Шрифт:
Возвращаться в пустую квартиру было тоскливо. Но ничего не поделаешь. Так уж сложилась моя жизнь, и винить в этом некого. Я сама к этому пришла, и сама пожинаю плоды своих ошибок и заблуждений. Да и сожалею ли я? Нет. Просто нельзя себя ломать и делать то, что не твоё. Так и с ума сойти можно, а не хотелось бы.
Внешность у меня тоже не сильно выдающаяся. Обычная внешность. Я не была толстой, но и фигуристой меня не назовёшь. Лицо самое обычное, среднестатистическое. Косметика, конечно, творит чудеса, и, возможно, на мне можно было бы написать шедевр, только не с такими приступами астмы. Волосы, хоть и были насыщенного чёрного цвета, но особой густотой и длиной тоже не радовали. Так что, ни особых талантов, ни красоты, ни какого-то особенно гениального ума в моём арсенале не было. Приходилось признать.
Работала я в научно-исследовательской лаборатории. Устроилась я сюда лаборанткой исключительно по знакомству. Но меня тут ценили за бесконфликтность, нежелание вникать в сплетни, строить карьеру, идя по головам для достижения цели, а ещё за то, что была согласна выполнять почти любую работу за маленькую зарплату. Устала я конфликтовать. Сил у меня на это уже не было. А ещё трудно найти хорошую работу, с моими неоконченными высшими образованиями. Да и работать там, где мне не интересно, я не могу.
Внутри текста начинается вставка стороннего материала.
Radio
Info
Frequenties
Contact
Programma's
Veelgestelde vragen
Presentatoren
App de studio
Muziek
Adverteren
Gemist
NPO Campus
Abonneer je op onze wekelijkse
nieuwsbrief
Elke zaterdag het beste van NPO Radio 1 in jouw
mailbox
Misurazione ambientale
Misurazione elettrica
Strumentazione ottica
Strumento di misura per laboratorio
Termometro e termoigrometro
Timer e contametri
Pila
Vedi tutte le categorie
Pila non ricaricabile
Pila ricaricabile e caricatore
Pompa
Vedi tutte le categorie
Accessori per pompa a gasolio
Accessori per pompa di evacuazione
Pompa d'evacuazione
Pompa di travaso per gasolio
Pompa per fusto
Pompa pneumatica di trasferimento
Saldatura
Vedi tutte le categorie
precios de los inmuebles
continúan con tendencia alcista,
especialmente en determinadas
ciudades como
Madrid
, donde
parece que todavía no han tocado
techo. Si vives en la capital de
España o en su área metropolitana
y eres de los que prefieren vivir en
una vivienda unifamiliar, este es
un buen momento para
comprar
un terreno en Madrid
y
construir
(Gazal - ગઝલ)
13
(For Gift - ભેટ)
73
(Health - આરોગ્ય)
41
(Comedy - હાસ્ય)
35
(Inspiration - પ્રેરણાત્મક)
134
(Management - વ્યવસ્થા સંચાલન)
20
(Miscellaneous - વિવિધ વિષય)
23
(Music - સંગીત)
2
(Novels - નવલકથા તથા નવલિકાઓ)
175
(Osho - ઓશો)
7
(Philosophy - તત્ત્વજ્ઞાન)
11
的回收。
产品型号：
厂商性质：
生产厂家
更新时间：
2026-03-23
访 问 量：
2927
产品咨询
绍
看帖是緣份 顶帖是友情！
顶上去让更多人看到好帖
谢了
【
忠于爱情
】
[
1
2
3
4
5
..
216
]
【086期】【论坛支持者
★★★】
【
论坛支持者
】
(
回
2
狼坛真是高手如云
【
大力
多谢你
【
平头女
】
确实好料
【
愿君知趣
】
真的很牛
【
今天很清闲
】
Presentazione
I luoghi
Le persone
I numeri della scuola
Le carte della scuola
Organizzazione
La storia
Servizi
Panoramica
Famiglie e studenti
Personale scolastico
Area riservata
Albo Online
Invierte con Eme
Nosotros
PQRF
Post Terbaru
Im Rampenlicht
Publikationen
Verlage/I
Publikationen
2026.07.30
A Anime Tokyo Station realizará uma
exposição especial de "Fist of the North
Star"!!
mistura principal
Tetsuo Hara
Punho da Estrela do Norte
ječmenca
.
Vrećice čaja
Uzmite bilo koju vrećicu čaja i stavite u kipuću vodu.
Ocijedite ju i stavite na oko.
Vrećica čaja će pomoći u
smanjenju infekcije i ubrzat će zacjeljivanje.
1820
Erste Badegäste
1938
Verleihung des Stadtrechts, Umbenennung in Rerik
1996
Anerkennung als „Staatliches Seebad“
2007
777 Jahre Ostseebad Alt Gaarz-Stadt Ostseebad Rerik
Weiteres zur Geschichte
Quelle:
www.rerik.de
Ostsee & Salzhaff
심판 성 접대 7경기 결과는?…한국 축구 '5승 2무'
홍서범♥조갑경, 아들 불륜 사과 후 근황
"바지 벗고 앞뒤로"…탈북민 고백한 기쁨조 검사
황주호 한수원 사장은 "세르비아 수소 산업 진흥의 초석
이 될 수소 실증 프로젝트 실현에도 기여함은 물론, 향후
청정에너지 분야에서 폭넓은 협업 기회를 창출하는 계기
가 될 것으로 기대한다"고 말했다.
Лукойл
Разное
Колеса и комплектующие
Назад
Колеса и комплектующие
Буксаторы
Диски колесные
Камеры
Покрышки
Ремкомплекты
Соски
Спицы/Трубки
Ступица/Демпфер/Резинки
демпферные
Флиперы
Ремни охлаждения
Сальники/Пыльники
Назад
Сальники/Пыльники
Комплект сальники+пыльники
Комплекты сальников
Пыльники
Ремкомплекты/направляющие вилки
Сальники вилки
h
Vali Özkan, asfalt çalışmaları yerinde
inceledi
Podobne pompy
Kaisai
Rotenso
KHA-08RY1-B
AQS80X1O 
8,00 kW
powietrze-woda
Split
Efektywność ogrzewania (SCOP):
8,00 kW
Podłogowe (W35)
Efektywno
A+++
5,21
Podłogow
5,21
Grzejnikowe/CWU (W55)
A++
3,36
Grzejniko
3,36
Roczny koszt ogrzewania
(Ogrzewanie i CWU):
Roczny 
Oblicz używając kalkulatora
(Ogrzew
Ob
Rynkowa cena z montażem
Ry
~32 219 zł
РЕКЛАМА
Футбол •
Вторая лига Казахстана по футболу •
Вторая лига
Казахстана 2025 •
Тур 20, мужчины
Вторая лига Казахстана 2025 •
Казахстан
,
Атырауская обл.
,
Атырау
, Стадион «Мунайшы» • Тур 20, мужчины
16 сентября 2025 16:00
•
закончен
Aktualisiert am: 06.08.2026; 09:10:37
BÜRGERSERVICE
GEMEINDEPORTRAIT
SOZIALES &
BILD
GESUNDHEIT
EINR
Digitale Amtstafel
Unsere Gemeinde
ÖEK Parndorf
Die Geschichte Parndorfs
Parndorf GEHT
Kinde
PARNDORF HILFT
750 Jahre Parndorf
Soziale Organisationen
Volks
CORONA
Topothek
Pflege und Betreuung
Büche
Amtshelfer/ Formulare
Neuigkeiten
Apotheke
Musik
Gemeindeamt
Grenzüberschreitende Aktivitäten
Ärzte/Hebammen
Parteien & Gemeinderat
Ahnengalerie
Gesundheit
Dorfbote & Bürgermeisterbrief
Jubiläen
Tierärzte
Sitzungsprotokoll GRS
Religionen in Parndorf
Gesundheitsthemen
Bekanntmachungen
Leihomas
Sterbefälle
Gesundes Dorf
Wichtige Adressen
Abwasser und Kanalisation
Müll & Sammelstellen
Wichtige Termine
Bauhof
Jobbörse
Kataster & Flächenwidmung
Но, несмотря на то, что на конфликты сил у меня уже не было, в моем характере по-прежнему оставалась неуживчивость и полное отсутствие хоть какого-то навыка дипломатии. Не получалось у меня это от слова совсем. Мне было проще промолчать, но не пытаться найти выход из трудной ситуации. Поэтому я делала то, что было проще всего. Уходила. Я мастерски научилась это делать. Ушёл от конфликта, и он со временем сам рассосался. Ну, в основном.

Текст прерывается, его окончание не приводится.